Ma come? L'uomo che a Salemi vuol rivivere l'esperienza dannunziana, immaginifica di Fiume, il sindaco che nomina Graziano Cecchini, il futurista che mutò in Arbia la Fontana di Trevi, assessore al Nulla, l'esteta, il narcisista Vittorio Sgarbi che si rivolge al Tar? Come un impiegatuccio mezzemaniche inviperito perché il capufficio gli ha cambiato scrivania? Lui, che prende e lascia a seconda dell'estro e con piglio napoleonico, piagnucola d'esser stato licenziato «su due piedi, come un cameriere»? Che caduta di stile, che rovinoso götterdämmerung per chi, non immeritatamente, certo, era asceso all'olimpo mediatico degli dei. E insiste, e persevera nella sua calata agli inferi promettendo di presentarsi, venerdì prossimo, a Palazzo Marino per riappropriarsi, «con tutta crudeltà», dell'assessorato alla Cultura. Un'altra sceneggiata. E a pagarne il conto sarà l'immagine della città di Milano, proprio quando è sotto gli occhi di tutti per essere stata scelta come sede dell'Expo. Sarà facile, per chi è in vena di sfottò (e quelli non mancano mai, non vanno mai in vacanza), ricamarci sopra tirando in ballo la commedia all'italiana, la vena arlecchinesca che serpeggia nella capitale morale e le mattane di chi confonde un assessorato con un'investitura divina.
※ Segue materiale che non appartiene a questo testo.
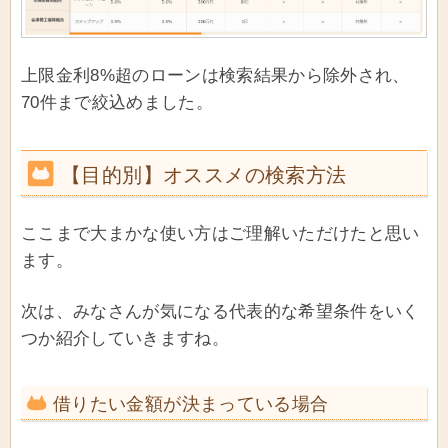
上限金利8%超のローンは検索結果から除外され、
70件まで絞込めました。
【目的別】オススメの検索方法
ここまで大まかな使い方はご理解いただけたと思い
ます。
次は、みなさんが気になる代表的な希望条件をいく
つか紹介していきますね。
借りたい金額が決まっている場合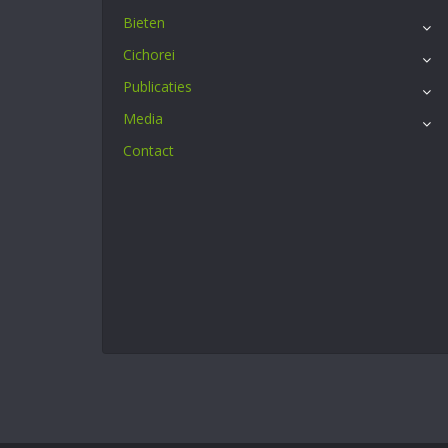
Bieten
Cichorei
Publicaties
Media
Contact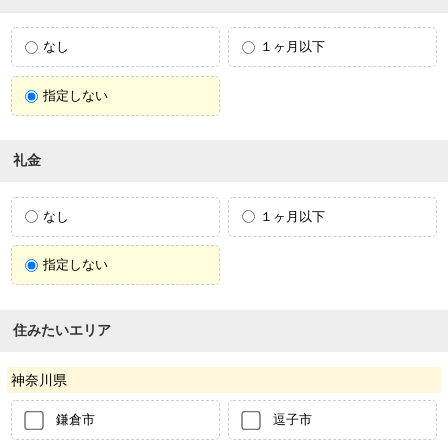
なし
１ヶ月以下
指定しない
礼金
なし
１ヶ月以下
指定しない
住みたいエリア
神奈川県
鎌倉市
逗子市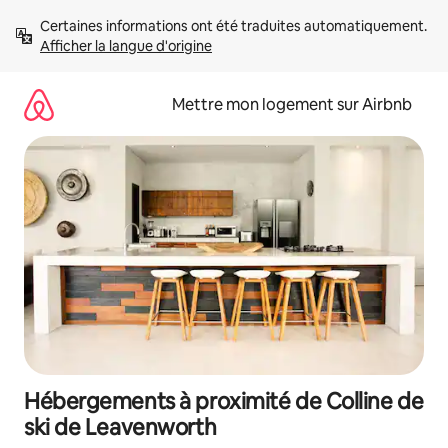
Aller
Certaines informations ont été traduites automatiquement. 
directement
Afficher la langue d'origine
au
contenu
Mettre mon logement sur Airbnb
Hébergements à proximité de Colline de
ski de Leavenworth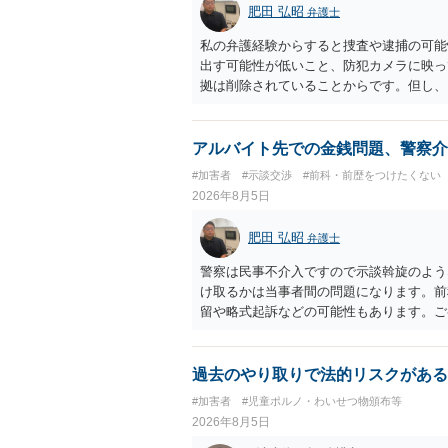
肥田 弘昭
弁護士
私の弁護経験からすると捜査や逮捕の可能
出す可能性が低いこと、防犯カメラに映っ
拠は削除されていることからです。但し、
度の動画)してしまいました。下着や胸な
査段階では性的姿態等撮影罪の被疑事実で
（最終的には不起訴ないし各都道府県の迷
アルバイト先での金銭問題、警察介
お勧めいたします。ご参考にしてください
#加害者
#示談交渉
#前科・前歴をつけたくない
2026年8月5日
肥田 弘昭
弁護士
警察は民事不介入ですので示談斡旋のよう
け取るかは当事者間の問題になります。前
留や略式起訴などの可能性もあります。ご
過去のやり取りで法的リスクがある
#加害者
#児童ポルノ・わいせつ物頒布等
2026年8月5日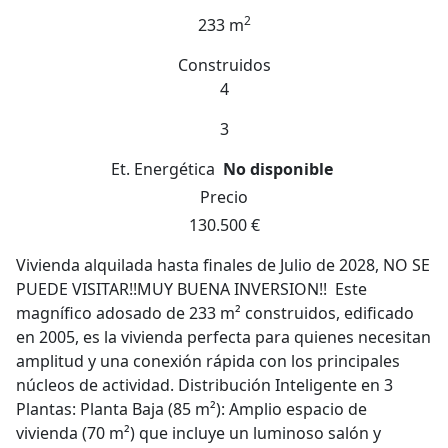
2
233 m
Construidos
4
3
Et. Energética
No disponible
Precio
130.500 €
Vivienda alquilada hasta finales de Julio de 2028, NO SE
PUEDE VISITAR!!MUY BUENA INVERSION!! Este
magnífico adosado de 233 m² construidos, edificado
en 2005, es la vivienda perfecta para quienes necesitan
amplitud y una conexión rápida con los principales
núcleos de actividad. Distribución Inteligente en 3
Plantas: Planta Baja (85 m²): Amplio espacio de
vivienda (70 m²) que incluye un luminoso salón y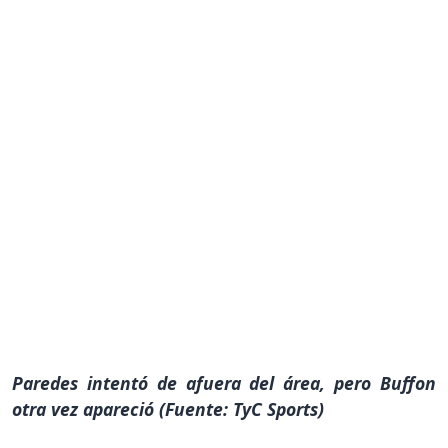
Paredes intentó de afuera del área, pero Buffon
otra vez apareció (Fuente: TyC Sports)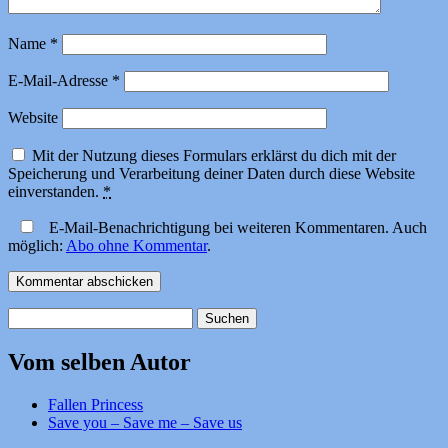
Name
*
E-Mail-Adresse
*
Website
Mit der Nutzung dieses Formulars erklärst du dich mit der
Speicherung und Verarbeitung deiner Daten durch diese Website
einverstanden.
*
E-Mail-Benachrichtigung bei weiteren Kommentaren. Auch
möglich:
Abo ohne Kommentar
.
Suchen
nach:
Vom selben Autor
Fallen Princess
Save you – Save me – Save us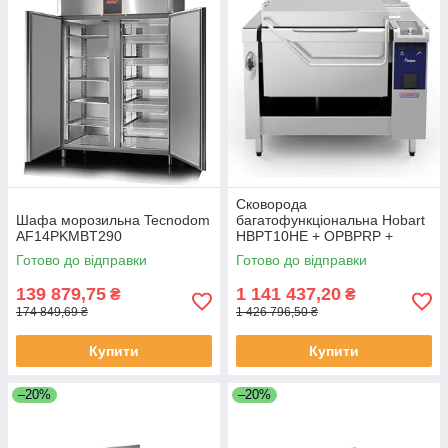
Сковорода
Шафа морозильна Tecnodom
багатофункціональна Hobart
AF14PKMBT290
HBPT10HE + OPBPRP +
ACSC
Готово до відправки
Готово до відправки
139 879,75
1 141 437,20
₴
₴
174 849,69 ₴
1 426 796,50 ₴
Купити
Купити
–20%
–20%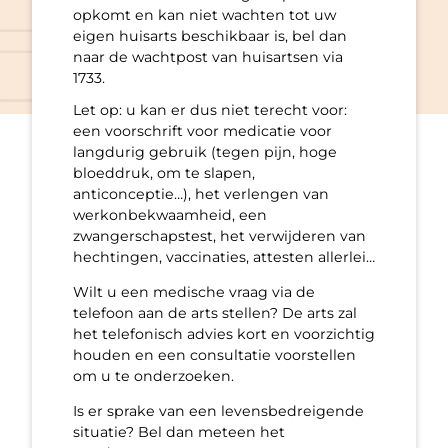
opkomt en kan niet wachten tot uw
eigen huisarts beschikbaar is, bel dan
naar de wachtpost van huisartsen via
1733.
Let op: u kan er dus niet terecht voor:
een voorschrift voor medicatie voor
langdurig gebruik (tegen pijn, hoge
bloeddruk, om te slapen,
anticonceptie…), het verlengen van
werkonbekwaamheid, een
zwangerschapstest, het verwijderen van
hechtingen, vaccinaties, attesten allerlei…
Wilt u een medische vraag via de
telefoon aan de arts stellen? De arts zal
het telefonisch advies kort en voorzichtig
houden en een consultatie voorstellen
om u te onderzoeken.
Is er sprake van een levensbedreigende
situatie? Bel dan meteen het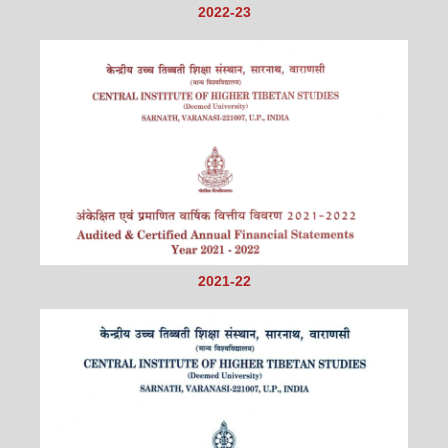
2022-23
2021-22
Noi tutti, qui al Giornale, stimiamo e vogliamo bene a Sgarbi e se ci fosse bisogno di alzare barricate a sua difesa, ci mettiamo i mobili. Quanto meno io ci metto i mobili. Pertanto, se è convinto d'aver subito un sopruso, non saremo certo noi a cercare di convincerlo del contrario. Faccia dunque la sua battaglia. Ma non così, non con questi mezzi un po' pitocchi e molto fracassoni, con questi atteggiamenti da rodomonte.

Perché Rodomonte è una figura comica. E come ammoniva il saggio duca di Guine, se mentre i vizi, il malcostume e gli errori alla fine lasciano generalmente il tempo che trovano, il ridicolo no. Il ridicolo uccide.